Получив от стародубских воевод известие о падении Гомеля, московское правительство 23 июля (по некоторым спискам разрядов — 26-го) отдало приказ о сосредоточении полков на Северщине в Брянске342. Тем временем польско-литовское войско от завоеванного Гомеля направилось к Стародубу. Из переписки короля с Ю. Радзивиллом явствует, что объединенная армия подошла к Стародубу 30 июля343. Началась долгая осада. Город был хорошо укреплен и имел сильный гарнизон во главе с наместником князем Ф. В. Телепневым-Оболенским. Только ЛНЦ, стремясь оттенить мужество защитников Стародуба, утверждает, что был «град мал, а людей в нем мало»; чуть ниже там же приводится численность всего населения: «а во граде было всех людей 13 тысящь, мужей и жен»344. Учитывая тенденцию ЛНЦ, стремящегося объяснить падение Стародуба численным перевесом врагов (которых, по ЛНЦ, было 40 тыс.)345, можно его оценку количества стародубских жителей (13 тыс.) считать минимальной. Другие летописи, не приводя конкретных цифр, отмечают, напротив, многочисленность защитников крепости: «град бе велик и много в нем людей» (новгородские летописи); «град людьми силен и бойцов много, а воевода в нем крепок» (Краткий летописец)346. Им вторили польские и литовские источники. М. Вельский отмечает, что люди в Стародубе «крепко (mocnie) защищались, ибо их там много было»347. Евреиновская летопись подчеркивает, что «людей было в городе прибылых с Москвы и з городов Северских велми много»; здесь же сообщается, что, согласно найденной у наместника после взятия города «переписи», «в том городе Стародубе было всех людей и з женами и з детми 24 000»348. Наконец, Станислав Гурский (имевший доступ к документам королевской канцелярии) поведал, что в Стародубе, «полном защитников», было «20 тысяч воинов, цвет… московского воинства»349. В свою очередь русские источники указывают на многочисленность осаждавших, особо выделяя наемников350. Создается впечатление, что силы обеих сторон были вполне сравнимы, если не почти равны. Мы не слишком погрешим против истины, если предположим, что и нападавших, и оборонявшихся было по 15—20 тыс.

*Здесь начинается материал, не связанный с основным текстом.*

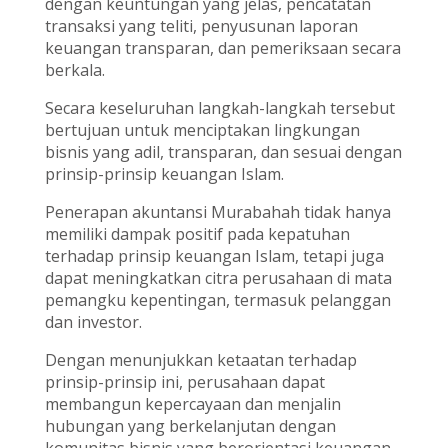
dengan keuntungan yang jelas, pencatatan
transaksi yang teliti, penyusunan laporan
keuangan transparan, dan pemeriksaan secara
berkala.
Secara keseluruhan langkah-langkah tersebut
bertujuan untuk menciptakan lingkungan
bisnis yang adil, transparan, dan sesuai dengan
prinsip-prinsip keuangan Islam.
Penerapan akuntansi Murabahah tidak hanya
memiliki dampak positif pada kepatuhan
terhadap prinsip keuangan Islam, tetapi juga
dapat meningkatkan citra perusahaan di mata
pemangku kepentingan, termasuk pelanggan
dan investor.
Dengan menunjukkan ketaatan terhadap
prinsip-prinsip ini, perusahaan dapat
membangun kepercayaan dan menjalin
hubungan yang berkelanjutan dengan
komunitas bisnis yang berorientasi keuangan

Осада затянулась на целый месяц. Это объяснялось, видимо, тем, что серьезного численного перевеса у осаждавших не было, а защитники — по единодушному мнению и русских, и польско-литовских источников — самоотверженно оборонялись. Интенсивный артиллерийский обстрел крепости не дал желаемых результатов; из Стародуба вели ответный огонь («стрелбу великую») и отбивали атаки осаждавших351. Вероятно, успеху осады мешали и трения между польским и литовским командующими: С. Гурский сообщает, что Тарновский расположил свой лагерь отдельно от лагеря литовцев, не доверяя последним352. Под стенами Стародуба состоялся военный совет (подробный рассказ о нем содержится в переписке Ю. Радзивилла с королем), в котором помимо обоих гетманов приняли участие литовские паны и князья: там обсуждался вопрос о способе дальнейших действий (штурм, примет или подкоп). Участники совещания отклонили идею штурма «для великости людей, которые суть на замъку (ценное свидетельство! — М. К.), лечь о примет и о копанье призволили»353. Для устройства подкопа Тарновский людей не дал (о чем Радзивилл не забыл сообщить королю!), и пришлось литовскому гетману выделить для этой цели несколько десятков человек из своей свиты, а «иншыи княжата и панове ку копанью дали о триста чоловеков»354. Это между прочим еще раз подтверждает, что войско было не очень велико и чуть ли не основную его массу составляли панские и княжеские «почты» (отряды вооруженных слуг).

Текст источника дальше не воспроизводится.